As if on some sort of technological autopilot, her han
d went to her pocket. The cellphone she’d been hoping to find wasn’t there, though. She assumed it had likely fallen out during the crash. The crash…which had been caused by the blast she’d barely seen before the car had been pushed hard and then gone airborne.
A bomb. A bomb like the one in Atlanta, only no one found this one in time. She made her brain focus on that reality, taking a few shallow breaths to center herself. She then made herself mold it into a more factual statement, as if she were writing up a report for Rollins. A nuclear bomb went off in Richmond sometime around eleven o’ clock in the morning. The fact that I’m still alive and surrounded by this sort of debris indicates that I was a good distance away from ground zero when it happened.

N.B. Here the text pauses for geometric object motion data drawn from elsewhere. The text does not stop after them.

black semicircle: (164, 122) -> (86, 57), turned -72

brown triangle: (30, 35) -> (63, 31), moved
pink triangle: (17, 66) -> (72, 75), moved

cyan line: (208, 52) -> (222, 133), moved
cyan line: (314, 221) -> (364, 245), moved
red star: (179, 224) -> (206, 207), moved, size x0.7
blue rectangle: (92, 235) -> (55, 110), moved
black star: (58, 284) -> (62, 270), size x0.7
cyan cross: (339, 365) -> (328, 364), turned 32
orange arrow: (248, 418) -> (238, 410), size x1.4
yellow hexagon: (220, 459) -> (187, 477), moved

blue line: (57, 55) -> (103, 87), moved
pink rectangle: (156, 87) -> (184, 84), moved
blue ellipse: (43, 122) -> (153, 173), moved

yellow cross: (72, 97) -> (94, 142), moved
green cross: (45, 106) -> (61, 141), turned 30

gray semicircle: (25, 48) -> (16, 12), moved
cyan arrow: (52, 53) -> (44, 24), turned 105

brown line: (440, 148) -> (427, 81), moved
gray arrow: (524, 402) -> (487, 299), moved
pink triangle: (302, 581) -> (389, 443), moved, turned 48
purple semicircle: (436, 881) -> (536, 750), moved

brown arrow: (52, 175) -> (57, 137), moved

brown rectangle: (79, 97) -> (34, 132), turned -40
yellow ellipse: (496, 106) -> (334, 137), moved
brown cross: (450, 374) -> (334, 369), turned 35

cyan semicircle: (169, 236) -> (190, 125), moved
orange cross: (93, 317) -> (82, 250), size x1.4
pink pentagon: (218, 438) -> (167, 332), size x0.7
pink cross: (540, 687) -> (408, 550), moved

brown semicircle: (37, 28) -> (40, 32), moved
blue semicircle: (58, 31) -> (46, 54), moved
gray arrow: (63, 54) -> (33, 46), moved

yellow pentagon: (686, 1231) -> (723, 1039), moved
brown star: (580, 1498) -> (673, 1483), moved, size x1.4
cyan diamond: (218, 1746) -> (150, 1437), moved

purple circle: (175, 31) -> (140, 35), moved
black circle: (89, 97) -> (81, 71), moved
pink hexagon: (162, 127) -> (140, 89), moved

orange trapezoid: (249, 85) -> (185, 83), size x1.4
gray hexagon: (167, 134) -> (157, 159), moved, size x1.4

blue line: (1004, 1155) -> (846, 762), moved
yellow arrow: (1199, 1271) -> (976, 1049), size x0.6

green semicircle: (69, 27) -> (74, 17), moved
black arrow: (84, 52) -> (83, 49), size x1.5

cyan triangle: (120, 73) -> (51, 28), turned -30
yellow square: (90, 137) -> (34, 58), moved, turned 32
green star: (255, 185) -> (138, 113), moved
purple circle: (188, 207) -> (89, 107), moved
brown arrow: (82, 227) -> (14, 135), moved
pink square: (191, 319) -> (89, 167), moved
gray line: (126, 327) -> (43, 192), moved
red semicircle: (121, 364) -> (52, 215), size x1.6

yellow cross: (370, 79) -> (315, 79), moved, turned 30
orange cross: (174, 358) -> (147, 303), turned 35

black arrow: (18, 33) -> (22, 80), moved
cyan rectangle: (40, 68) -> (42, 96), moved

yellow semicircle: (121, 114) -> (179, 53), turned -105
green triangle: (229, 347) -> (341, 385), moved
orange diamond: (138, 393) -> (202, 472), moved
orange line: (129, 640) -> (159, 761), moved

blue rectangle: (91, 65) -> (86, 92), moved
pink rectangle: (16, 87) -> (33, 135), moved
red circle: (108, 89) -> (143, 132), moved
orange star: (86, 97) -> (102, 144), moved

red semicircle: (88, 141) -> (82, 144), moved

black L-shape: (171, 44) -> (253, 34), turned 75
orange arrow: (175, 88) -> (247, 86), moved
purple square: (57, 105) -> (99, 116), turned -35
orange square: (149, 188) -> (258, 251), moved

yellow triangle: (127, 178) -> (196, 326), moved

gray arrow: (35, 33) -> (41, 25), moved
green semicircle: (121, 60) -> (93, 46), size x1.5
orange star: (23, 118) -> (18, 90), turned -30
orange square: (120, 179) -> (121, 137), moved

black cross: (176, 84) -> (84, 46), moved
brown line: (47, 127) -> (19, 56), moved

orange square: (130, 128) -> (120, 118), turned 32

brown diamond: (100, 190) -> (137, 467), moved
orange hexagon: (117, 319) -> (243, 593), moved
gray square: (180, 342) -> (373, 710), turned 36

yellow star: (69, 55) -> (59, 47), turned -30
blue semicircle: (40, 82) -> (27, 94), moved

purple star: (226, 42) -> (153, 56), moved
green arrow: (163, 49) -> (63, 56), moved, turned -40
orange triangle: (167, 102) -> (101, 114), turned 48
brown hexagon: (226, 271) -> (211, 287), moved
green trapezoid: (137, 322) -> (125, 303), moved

Oddly enough, nailing it all down in such a logistical way helped to steady her mind. The tightness in her chest loosened up as she looked up to the parkway. “Okay,” she said. “So now what?”
The answer was easy. She started walking, making her way up the bank. She knew the geography of the parkway well enough to know that the bank was going to lead to a thin strip of forest that gave way to an industrial lot. From that lot, there were connector roads that led to the parkway and Interstate 95. She had no idea what she would do when she managed to get back on the road but for now, that one goal was enough to keep her going.
Katherine scrambled up the sandy section of the bank, her wet shoes slipping a bit as she came to the weeded and grassy area. The further she climbed up the gradual slope, the more litter and debris she saw from the blast. A few more cars, a storage shed that had been warped and twisted, a neon yellow barrel that was usually found around toll booths. As the ground leveled out and she came to the first signs of the small section of forest, she passed under the parkway. Small rivulets of water worked their way down through the ground, heading for the river. When she reached the trees, she saw that these had also been blown inward, pushed by a tremendous force. There were snapped branches and uprooted saplings everywhere. Among it all, she saw several dead animals: a few deer, a fox, countless birds on the ground as nothing more than little tufts of feathers.